Firstly, I believe this novel has great potential. From the beginning I interpreted the  elusive character Margo Roth Spiegelman as a sufferer of mental illness. This reading instantaneously improves the novel and I wish the theme of mental illness was a more integral part of the plot. Another aspect of the novel I believed had potential was Q’s fascination with Margo. His naïve view of Margo can be read as an almost Gatsby-level infatuation where he bases his life around her for no other reason than her beauty. However I found the novel difficult to read because some of the high school scenes and dialogue seemed incredibly forced. Even Green’s attempt at humour was lost on me for example the following scene:

“I’ll ask Angela if she knows anybody” Radar said “Although getting you a date to prom will be harder than turning lead into gold”

“Getting you a date to prom is so hard that the hypothetical idea itself is actually used to cut diamonds”

“Getting you a date to prom is so hard that the American government believes the problem cannot be solved with diplomacy, but will instead require force”


The scene where Margo shows up in the night and they go on a scavenger hunt style revenge heist reminded me of that cheesy American movie Sleepover from 2004. Actually now that I see who was actually in that movie it is probably better, considering one of its stars won best actress at the Oscars this year.
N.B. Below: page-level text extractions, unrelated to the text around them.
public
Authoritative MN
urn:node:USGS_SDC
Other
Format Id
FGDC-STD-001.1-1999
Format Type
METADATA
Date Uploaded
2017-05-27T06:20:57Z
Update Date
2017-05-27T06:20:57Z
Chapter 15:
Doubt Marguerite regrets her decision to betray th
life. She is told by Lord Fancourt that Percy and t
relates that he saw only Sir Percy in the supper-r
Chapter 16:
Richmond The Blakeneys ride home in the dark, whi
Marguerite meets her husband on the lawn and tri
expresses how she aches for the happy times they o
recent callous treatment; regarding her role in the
Obviously when I say better, I simply mean better in the sense that it does not take itself seriously. The movie Sleepover, unlike ‘Paper Towns’ and its big budget adaptation, was marketed as a fun, silly teen movie of little substance. This makes me question why there are thousands of Green fans who find his novels extremely sentimental and meaningful.
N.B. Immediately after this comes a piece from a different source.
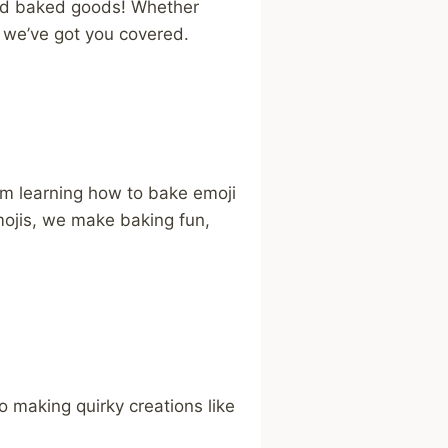
ired baked goods! Whether
, we’ve got you covered.
rom learning how to bake emoji
ojis, we make baking fun,
o making quirky creations like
Despite my disbelief at how cheesy the dialogue was I was even more frustrated when Q narrated his thoughts and then told readers that he did not tell Margo because “that seemed to cheesy to say.” Not only was this uncomfortable to read but again suggested to me that he does not actually care for Margo due to the fact she, in the previous page, was reaching out to him. Margo says of breaking into SeaWorld that “Doing stuff never feels as good as you want it to feel” and yet instead of being worried by her statement Q was too busy telling readers that “Margo’s blue blue eyes blinked and she looked impossibly beautiful right then, her jeans wet against her legs, her face shining in the gray light.”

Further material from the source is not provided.